The Mudcat Café TM
Thread #119475   Message #2731690
Posted By: GUEST,.gargoyle
26-Sep-09 - 06:24 AM
Thread Name: Lyr Req: Butter Churning Chants
Subject: RE: Lyr Req: Butter Churning Chants
Thank you Sakurai for pointing a direction.

Thank you Mr. Dixon - very interesting.

SOURCE: Opie, Iona and Peter editors, Oxford Dictionary of Nursury Rhymes Clarendon Press, Oxford, 1955 pp 107-108.

Come, Butter, come,
Come, butter, come;
Peter stands at the gate
Waiting for a butter cake.
Come, butter, come.

Although this centuries-old charm was still in superstitious use at the time, it was set to music in 1798 as a 'Bagatelle for Juvenile Amusement'. Indeed its supernatural aid has been consistently called upon through 400 years of Protestantism.

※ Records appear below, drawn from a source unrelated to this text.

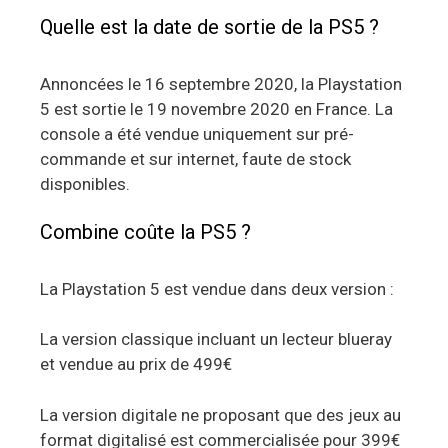
Quelle est la date de sortie de la PS5 ?
Annoncées le 16 septembre 2020, la Playstation
5 est sortie le 19 novembre 2020 en France. La
console a été vendue uniquement sur pré-
commande et sur internet, faute de stock
disponibles.
Combine coûte la PS5 ?
La Playstation 5 est vendue dans deux version :
La version classique incluant un lecteur blueray
et vendue au prix de 499€
La version digitale ne proposant que des jeux au
format digitalisé est commercialisée pour 399€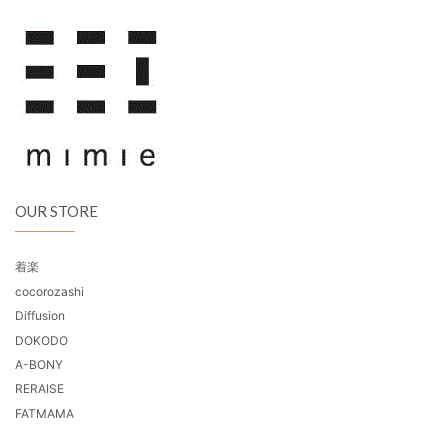
OUR STORE
着楽
cocorozashi
Diffusion
DOKODO
A-BONY
RERAISE
FATMAMA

Thomas Ady, writing in 1656, knew an old woman who said the butter would come straight away if it was repeated three times, ' for it was taught my Mother by a learned Church-man in Queen Maries days, when as Churchmen had more cunning and could teach people many a trick, that our Minister now a days know not.

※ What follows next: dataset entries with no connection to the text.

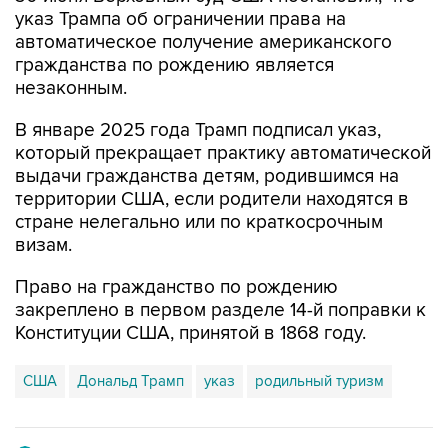
указ Трампа об ограничении права на
автоматическое получение американского
гражданства по рождению является
незаконным.
В январе 2025 года Трамп подписал указ,
который прекращает практику автоматической
выдачи гражданства детям, родившимся на
территории США, если родители находятся в
стране нелегально или по краткосрочным
визам.
Право на гражданство по рождению
закреплено в первом разделе 14-й поправки к
Конституции США, принятой в 1868 году.
США
Дональд Трамп
указ
родильный туризм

A writer in Folk-Lore in 1878 said, 'I have often heard our cook repeating [this rhyme] over her churn when the butter was slow in forming'. Crofton says it was 'well known in Reddish Vale, on the border of Lancashire and Cheshire in 1880.'

Another writer, in 1936, heard it recited in Southern Indiana 'to the accompanying splash of the old-fashioned churn when the butter was slow in coming. It is indeed easy to believe that the pixies have got into the churn when the cream will not clot, although one has been steadily turning the handle for twice as long as usual.

The strange line 'Peter stands at the gate' is found in other charms, as in one for toothache beginning ' When Peter sat at Jerusalem's gate', and may be traced back to the old story of St. Peter, when our Lord relieved him of his troubles 'Ad portam Galylee iacebat Petrus. Enit dominus et interrogavit eum…. It may be compared with a Spanish charm ' Appollonia was at the gate of heave', and perhaps be traced back ultimately to the prayer of Seth the son of Adam at the gates of Paradise in the apocryphal Gospel of Nicodemus.

Footnoted from source: A Candle in the Dark, Thomas Ady, 1656 / Satan's Invisible World Discovered George Sinclair, 1685, probably quoting Ady / Christmas Box vol. iii, 1798 / JOH, 1842 / Northhamptonshire Words,

A.E. Baker, 1854,
"Churn butter, churn,
In a cow's horn;
I never see'd such butter,
Sin' I was born.
Peter's waiting at the gate', &c.

Also

' Churn, butter, churn.
Come butter, come,
A little good butter is better than none'

/ Folk-Lore, 1878 and 1936 / Lincolnshire Glossary, Mabel Peacock, 1889,

"Churn, butter, dash,
Cow's gone to the marsh,
Peter stands at the toll gate
Begging butter for his cake;
Come, butter, come!'

/ Crofton MS, 1901 ' Mother Goose's NR, L. E. Walter, 1924.